Amazon • Jan 8, 2026

Fine-tuning vision-language models on memory-constrained devices

Article Summary

Rupak Vignesh Swaminathan and team from Amazon AGI just solved a major headache for mobile AI: how do you fine-tune vision-language models on devices that can't handle backpropagation? Their answer challenges conventional wisdom about what's possible on edge hardware.

Amazon researchers developed SharpZO, a hybrid optimization method that fine-tunes vision-language models using only forward passes—no backpropagation required. The technique combines evolutionary algorithms with zeroth-order optimization to smooth out the loss landscape, making it practical to train sophisticated AI models directly on memory-constrained devices like smartphones.

Key Takeaways

SharpZO achieves up to 7% higher accuracy than existing forward only methods
Reaches target accuracy in 15.3 minutes versus 170 minutes for BlackVIP baseline
Two stage process: CMA-ES smooths loss landscape, then modified ZO refines locally
Performance approaches CoOP, a backpropagation method, on several benchmark tasks
Robust to distribution shifts on adversarial and sketch recognition tasks

Critical Insight

SharpZO enables edge devices to fine-tune vision-language models with only forward passes, achieving near-backpropagation accuracy while dramatically reducing memory requirements and training time.

The researchers reveal why traditional zeroth-order methods fail and how evolutionary strategies borrowed from biology solve the high-variance gradient problem.

About This Article

Problem

Zeroth-order optimization methods struggle when fine-tuning vision-language models because gradient estimates have high variance and local search dynamics make the loss landscape look jagged with many peaks.

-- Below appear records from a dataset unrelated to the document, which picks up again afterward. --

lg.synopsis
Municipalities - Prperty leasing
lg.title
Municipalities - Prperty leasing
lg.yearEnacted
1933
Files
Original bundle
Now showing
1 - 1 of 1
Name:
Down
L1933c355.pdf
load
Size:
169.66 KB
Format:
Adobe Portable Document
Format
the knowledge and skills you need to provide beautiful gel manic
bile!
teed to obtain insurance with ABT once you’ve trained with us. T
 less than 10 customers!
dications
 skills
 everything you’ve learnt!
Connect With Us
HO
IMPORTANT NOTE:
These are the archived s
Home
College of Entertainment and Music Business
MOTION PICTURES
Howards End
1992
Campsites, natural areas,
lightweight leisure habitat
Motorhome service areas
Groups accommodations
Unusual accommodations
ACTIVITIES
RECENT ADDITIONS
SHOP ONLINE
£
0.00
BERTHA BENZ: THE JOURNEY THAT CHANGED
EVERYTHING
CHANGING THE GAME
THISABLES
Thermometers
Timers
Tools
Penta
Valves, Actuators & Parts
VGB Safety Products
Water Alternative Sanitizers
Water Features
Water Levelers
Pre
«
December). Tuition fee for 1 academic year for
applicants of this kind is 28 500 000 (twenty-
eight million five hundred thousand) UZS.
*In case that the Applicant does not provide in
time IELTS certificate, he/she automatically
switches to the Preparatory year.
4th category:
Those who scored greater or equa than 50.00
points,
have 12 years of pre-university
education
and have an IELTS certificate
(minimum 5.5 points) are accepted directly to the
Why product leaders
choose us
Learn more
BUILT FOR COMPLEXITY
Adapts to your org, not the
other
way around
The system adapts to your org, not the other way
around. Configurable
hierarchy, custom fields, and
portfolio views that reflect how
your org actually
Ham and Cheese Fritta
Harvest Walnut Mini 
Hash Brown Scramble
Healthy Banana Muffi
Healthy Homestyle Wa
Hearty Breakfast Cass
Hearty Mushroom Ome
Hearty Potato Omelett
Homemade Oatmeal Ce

These peaks trap optimization algorithms in suboptimal local minima.

Solution

Amazon researchers took the standard CMA-ES algorithm and added a worst-case loss term to smooth the loss landscape during initialization. They then used normalized sparse zeroth-order gradient estimation to refine the search and filter out outlier estimates.

Impact

SharpZO converged faster than other methods. It reached target accuracy on ImageNet in 15.3 minutes, compared to 19 minutes for ZIP and 170 minutes for BlackVIP. The results matched what backpropagation-based methods achieved.